Matched Legal Cases: ['§ 7206', '§ 2', '§ 2', '§ 2', '§ 2', '§ 2', '§ 7206', '§ 2', '§ 2', '§ 2', '§ 2', '§ 2', '§ 2']

128 F3d 74 United States v. Bryant | OpenJurist
128 F. 3d 74 - United States v. Bryant
128 F3d 74 United States v. Bryant
128 F.3d 74
80 A.F.T.R.2d 97-8434
Anthony BRYANT, Defendant-Appellant.
No. 336, Docket 96-1741.
Defendant Anthony Bryant appeals from a judgment entered in the United States District Court for the Southern District of New York following a jury trial before John F. Keenan, Judge, convicting him on 22 counts of assisting in the preparation of false federal income tax returns, in violation of 26 U.S.C. § 7206(2) (1994), and sentencing him principally to 60 months' imprisonment, to be followed by a one-year term of supervised release.

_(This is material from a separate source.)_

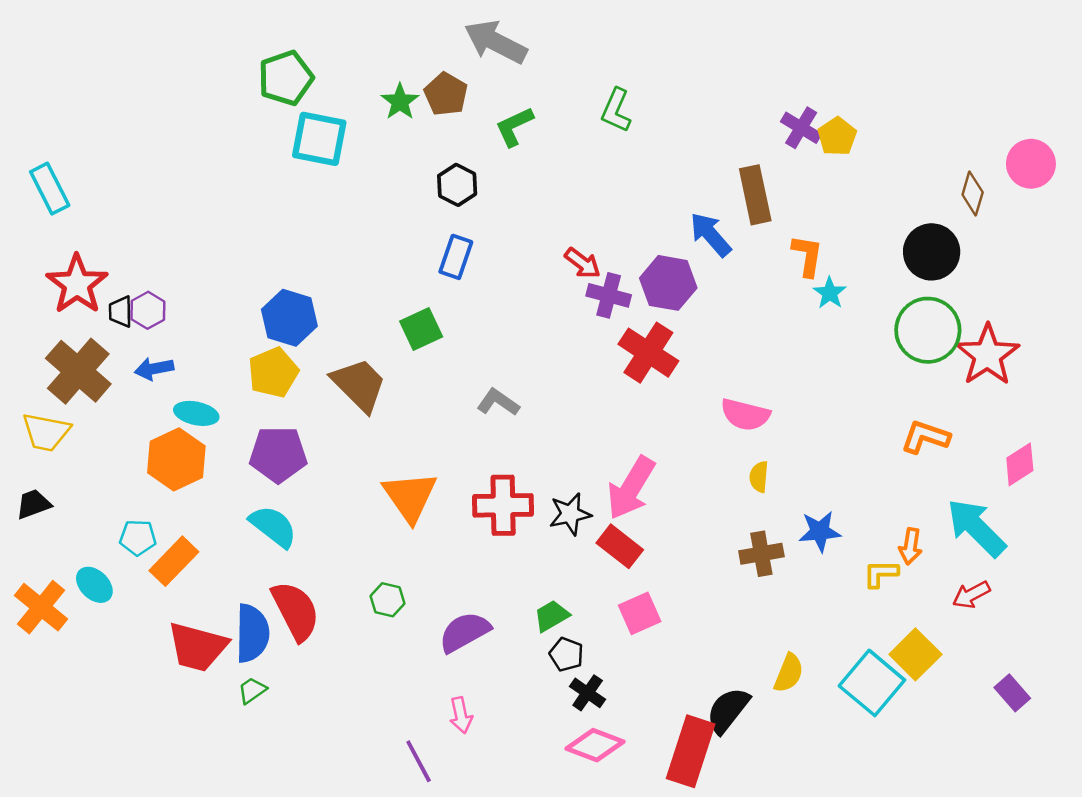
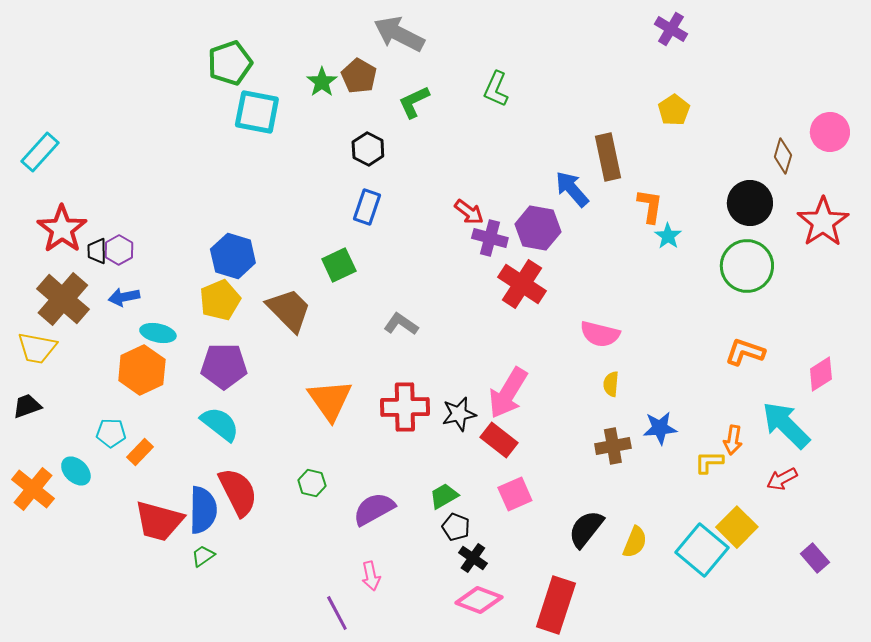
purple cross: (801, 128) -> (671, 29), moved
cyan rectangle: (50, 189) -> (40, 152), turned 69
red star: (987, 355) -> (823, 222), moved
orange rectangle: (174, 561) -> (140, 452), size x0.7
black semicircle: (728, 710) -> (586, 529), moved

In computing Bryant's sentence under the Sentencing Guidelines ("Guidelines"), the district court set his base offense level at 22 pursuant to §§ 2T1.4(a)(1) and 2T4.1 on the ground that the loss caused by his frauds totaled "at least" $5,115,203. That figure was the sum of (a) $53,570 in tax losses attributable to the 22 returns that Bryant was convicted of falsifying, (b) $4,461,633 in losses suffered by the government on other tax returns prepared by Bryant that had been audited by the Internal Revenue Service ("IRS"), and (c) "at least" $600,000 in losses that the presentence report ("PSR") estimated the government to have suffered on returns prepared by Bryant that were not audited. On appeal, Bryant contends that the attribution to him of $600,000 in losses with respect to unaudited returns was speculative and unfair. In his pro se brief, Bryant also contends that he was unfairly denied access to the tax documents from which the $4,461,633 loss was calculated. Finding no merit in any of these contentions, we affirm.
In establishing sentencing tables that tie a defendant's offense level to the amount of loss caused by his offense, see, e.g., Guidelines § 2T4.1 (loss caused by tax offenses); id. § 2B1.1(b)(1) (loss caused by theft offenses); id. § 2F1.1(b)(1) (loss caused by fraud offenses), the Guidelines do not require that the sentencing court calculate the amount of loss with certainty or precision. The § 2T1.1 commentary, which is applicable to a violation of § 7206(2), states that "the amount of the tax loss may be uncertain," and it envisions that "indirect methods of proof [may be] used...." Guidelines § 2T1.1 Application Note 1. It states expressly that "the guidelines contemplate that the court will simply make a reasonable estimate based on the available facts." Id.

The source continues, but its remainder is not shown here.